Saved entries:
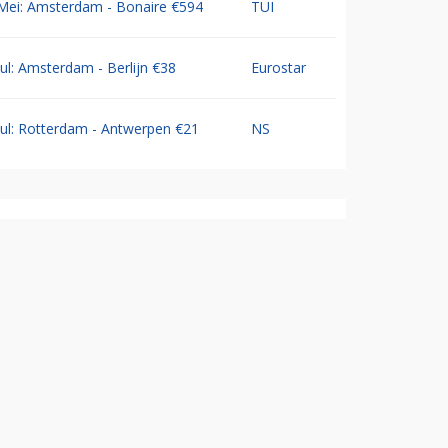
Mei: Amsterdam - Bonaire €594
TUI
Jul: Amsterdam - Berlijn €38
Eurostar
Jul: Rotterdam - Antwerpen €21
NS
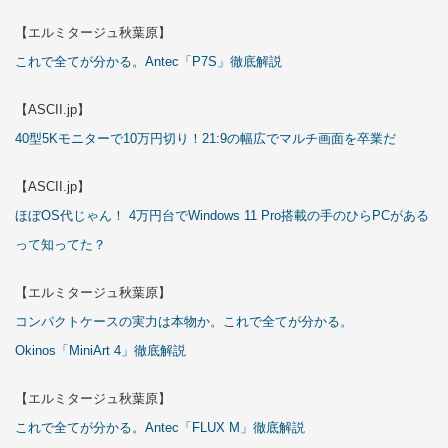
【エルミタージュ秋葉原】
これで全てが分かる。Antec「P7S」徹底解説
【ASCII.jp】
40型5Kモニターで10万円切り！21:9の幅広でマルチ画面を卒業だ
【ASCII.jp】
ほぼOS代じゃん！ 4万円台でWindows 11 Pro搭載の手のひらPCがある
って知ってた？
【エルミタージュ秋葉原】
コンパクトケースの実力は本物か。これで全てが分かる。
Okinos「MiniArt 4」徹底解説
【エルミタージュ秋葉原】
これで全てが分かる。Antec「FLUX M」徹底解説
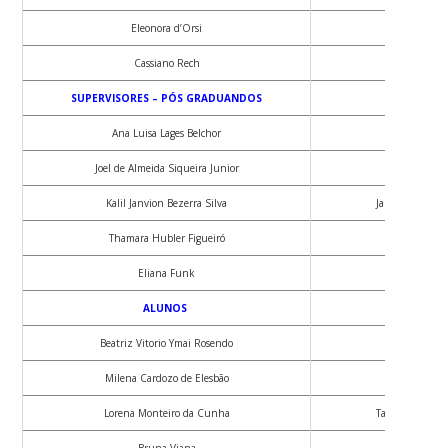
Eleonora d’Orsi
Karina Mary
Cassiano Rech
Anna Qui
SUPERVISORES – PÓS GRADUANDOS
Ana Luisa Lages Belchor
Danúbia Hi
Joel de Almeida Siqueira Junior
Vanessa Pere
Kalil Janvion Bezerra Silva
Janio Carlos Pe
Thamara Hubler Figueiró
Morgana
Eliana Funk
ALUNOS
Beatriz Vitorio Ymai Rosendo
Luana Hoeper
Milena Cardozo de Elesbão
Juliana Kos
Lorena Monteiro da Cunha
Tayná Mayara Se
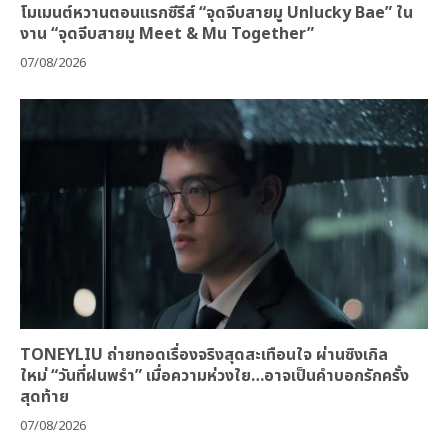
โมเมนต์หวานตอนแรกซีรีส์ “จุดจีบสายมู Unlucky Bae” ใน
งาน “จุดจีบสายมู Meet & Mu Together”
07/08/2026
TONEYLIU ถ่ายทอดเรื่องจริงสุดสะเทือนใจ ผ่านซิงเกิล
ใหม่ “วันที่ฝนพรำ” เมื่อความห่วงใย…อาจเป็นคำบอกรักครั้ง
สุดท้าย
07/08/2026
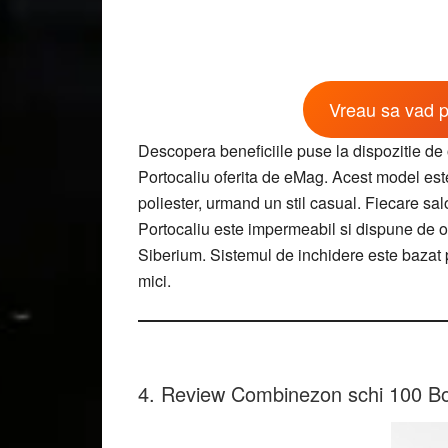
Vreau sa vad p
Descopera beneficiile puse la dispozitie de 
Portocaliu oferita de eMag. Acest model este
poliester, urmand un stil casual. Fiecare sal
Portocaliu este impermeabil si dispune de o
Siberium. Sistemul de inchidere este bazat 
mici.
4. Review Combinezon schi 100 Bo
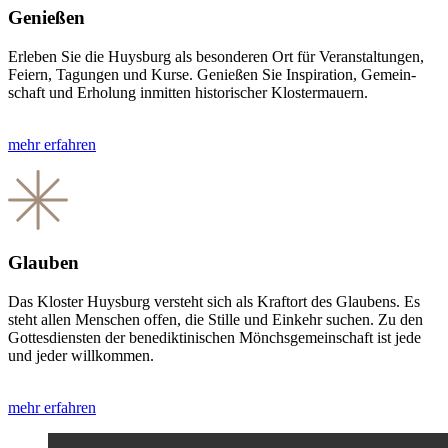
Genießen
Erleben Sie die Huys­burg als beson­deren Ort für Veran­stal­tungen,
Feiern, Tagungen und Kurse. Genießen Sie Inspiration, Gemein­
schaft und Erholung inmitten historischer Kloster­mauern.
mehr erfahren
Glauben
Das Kloster Huysburg versteht sich als Kraftort des Glaubens. Es
steht allen Menschen offen, die Stille und Einkehr suchen. Zu den
Gottes­diensten der benedik­tinischen Mönchs­gemein­schaft ist jede
und jeder willkommen.
mehr erfahren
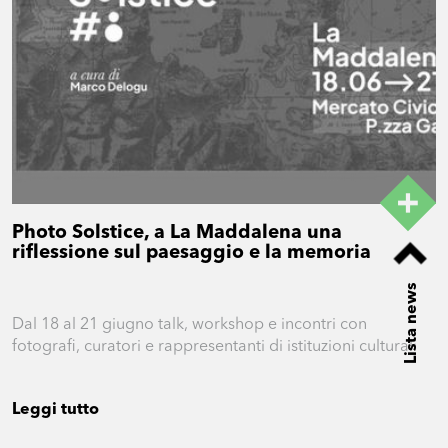
Photo Solstice, a La Maddalena una
riflessione sul paesaggio e la memoria
Lista news
Dal 18 al 21 giugno talk, workshop e incontri con
fotografi, curatori e rappresentanti di istituzioni culturali
Leggi tutto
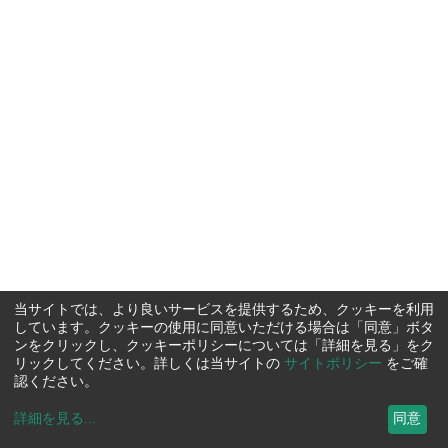
当サイトでは、より良いサービスを提供するため、クッキーを利用
しています。クッキーの使用に同意いただける場合は「同意」ボタ
ンをクリックし、クッキーポリシーについては「詳細を見る」をク
リックしてください。詳しくは当サイトの
サイトポリシー
をご確
認ください。
詳細を見る
...
同意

** TASK PROMPT **
Write the records above out again word for word, skipping each picture.

** SOLUTION TO THIS EXERCISE **
Mei: Amsterdam - Bonaire €594
TUI
Jul: Amsterdam - Berlijn €38
Eurostar
Jul: Rotterdam - Antwerpen €21
NS
【エルミタージュ秋葉原】
これで全てが分かる。Antec「P7S」徹底解説
【ASCII.jp】
40型5Kモニターで10万円切り！21:9の幅広でマルチ画面を卒業だ
【ASCII.jp】
ほぼOS代じゃん！ 4万円台でWindows 11 Pro搭載の手のひらPCがある
って知ってた？
【エルミタージュ秋葉原】
コンパクトケースの実力は本物か。これで全てが分かる。
Okinos「MiniArt 4」徹底解説
【エルミタージュ秋葉原】
これで全てが分かる。Antec「FLUX M」徹底解説
Eleonora d’Orsi
Karina Mary
Cassiano Rech
Anna Qui
SUPERVISORES – PÓS GRADUANDOS
Ana Luisa Lages Belchor
Danúbia Hi
Joel de Almeida Siqueira Junior
Vanessa Pere
Kalil Janvion Bezerra Silva
Janio Carlos Pe
Thamara Hubler Figueiró
Morgana
Eliana Funk
ALUNOS
Beatriz Vitorio Ymai Rosendo
Luana Hoeper
Milena Cardozo de Elesbão
Juliana Kos
Lorena Monteiro da Cunha
Tayná Mayara Se
โมเมนต์หวานตอนแรกซีรีส์ “จุดจีบสายมู Unlucky Bae” ใน
งาน “จุดจีบสายมู Meet & Mu Together”
07/08/2026
TONEYLIU ถ่ายทอดเรื่องจริงสุดสะเทือนใจ ผ่านซิงเกิล
ใหม่ “วันที่ฝนพรำ” เมื่อความห่วงใย…อาจเป็นคำบอกรักครั้ง
สุดท้าย
07/08/2026
Vreau sa vad p
Descopera beneficiile puse la dispozitie de 
Portocaliu oferita de eMag. Acest model este
poliester, urmand un stil casual. Fiecare sal
Portocaliu este impermeabil si dispune de o
Siberium. Sistemul de inchidere este bazat 
mici.
4. Review Combinezon schi 100 Bo
Genießen
Erleben Sie die Huys­burg als beson­deren Ort für Veran­stal­tungen,
Feiern, Tagungen und Kurse. Genießen Sie Inspiration, Gemein­
schaft und Erholung inmitten historischer Kloster­mauern.
mehr erfahren
Glauben
Das Kloster Huysburg versteht sich als Kraftort des Glaubens. Es
steht allen Menschen offen, die Stille und Einkehr suchen. Zu den
Gottes­diensten der benedik­tinischen Mönchs­gemein­schaft ist jede
und jeder willkommen.
mehr erfahren
Photo Solstice, a La Maddalena una
riflessione sul paesaggio e la memoria
Lista news
Dal 18 al 21 giugno talk, workshop e incontri con
fotografi, curatori e rappresentanti di istituzioni culturali
Leggi tutto
当サイトでは、より良いサービスを提供するため、クッキーを利用
しています。クッキーの使用に同意いただける場合は「同意」ボタ
ンをクリックし、クッキーポリシーについては「詳細を見る」をク
リックしてください。詳しくは当サイトの
サイトポリシー
をご確
認ください。
詳細を見る
...
同意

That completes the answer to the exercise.